Kerala Style Brinjal Curry Recipe is a very simple dish which is just perfect for a cold rainy day. It warms you up with all the spices and the richness from the coconut milk and flavours from green chillies and curry leaves.
Did you know- Eggplant is a very good source of dietary fiber, vitamin B1, and copper. It is a good source of manganese, vitamin B6, niacin, potassium, folate, and vitamin K. Eggplant also contains phytonutrients that are beneficial.
If you like this recipe, you can also try other curry recipes such as
- 8 Baby brinjals , washed and cut into wedges
- 1/2 teaspoon Turmeric powder (Haldi)
- Salt , to taste
- 2 tablespoons Coconut Oil , to shallow fry For the curry masala
- 1 tablespoon Coconut Oil
- 1/2 teaspoon Mustard seeds (Rai/ Kadugu)
- 1/2 teaspoon Fennel seeds (Saunf)
- 2 sprig Curry leaves , torn
- 2 Green Chillies , slit
- 1 cup Pearl onions (Sambar Onions) , quartered
- 1/4 teaspoon Turmeric powder (Haldi)
- 1 teaspoon Red Chilli powder
- 2 Tomatoes , finely chopped
- 1/2 cup Coconut milk
- Salt , to taste
- 6 sprig Coriander (Dhania) Leaves , finely chopped
How to make Kerala Style Brinjal Curry Recipe | Spicy Eggplant Curry in Coconut Milk
To begin making the Kerala Style Brinjal Curry Recipe, we will first shallow fry the baby brinjals.
Cut the brinjals into wedges, and place them in water as you cut them to prevent them getting discoloured.
In oil a pan heat over medium heat; add the cut brinjal wedges, salt, turmeric powder and saute for a few minutes until they soften and get cooked. Cover the pan and cook the brinjal to fasten the cooking process. Once done, turn off the heat and keep aside.

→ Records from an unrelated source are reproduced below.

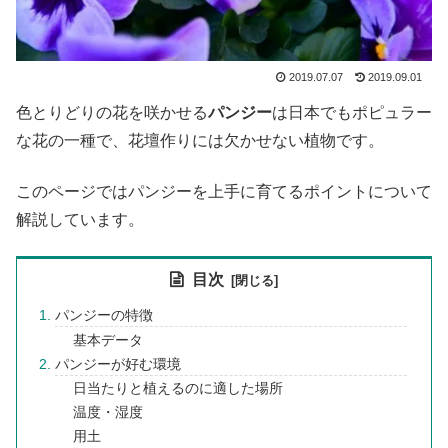
2019.07.07
2019.09.01
色とりどりの花を咲かせる
パンジー
は日本でもポピュラー
な花の一種で、花壇作りには欠かせない植物です。
このページではパンジーを上手に育てるポイントについて
解説しています。
目次
パンジーの特徴
基本データ
パンジーが好む環境
日当たりと植えるのに適した場所
温度・湿度
用土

To make the curry, heat coconut oil in a heavy bottom pan over medium heat; add the mustard seeds, fennel seeds and curry leaves. Allow them to crackle.
Next add the slit green chillies and onion and saute till the onions soften and turn transparent.
Stir in the tomatoes, salt, turmeric powder and red chilli powder. Cover the pan and cook until the tomatoes turn mushy. This will take about two minutes.
Once the whole onion- tomato gravy has come together, reduce the heat and add in the coconut milk and the sauteed brinjal.
Give the Kerala Style Brinjal Curry a brisk boil for 3 to 4 minutes so the flavours seep well to make a delicious tasting curry. Check the salt and adjust to suit your taste.
Transfer the Kerala Style Brinjal Curry to a serving bowl, stir in the chopped coriander leaves and serve hot.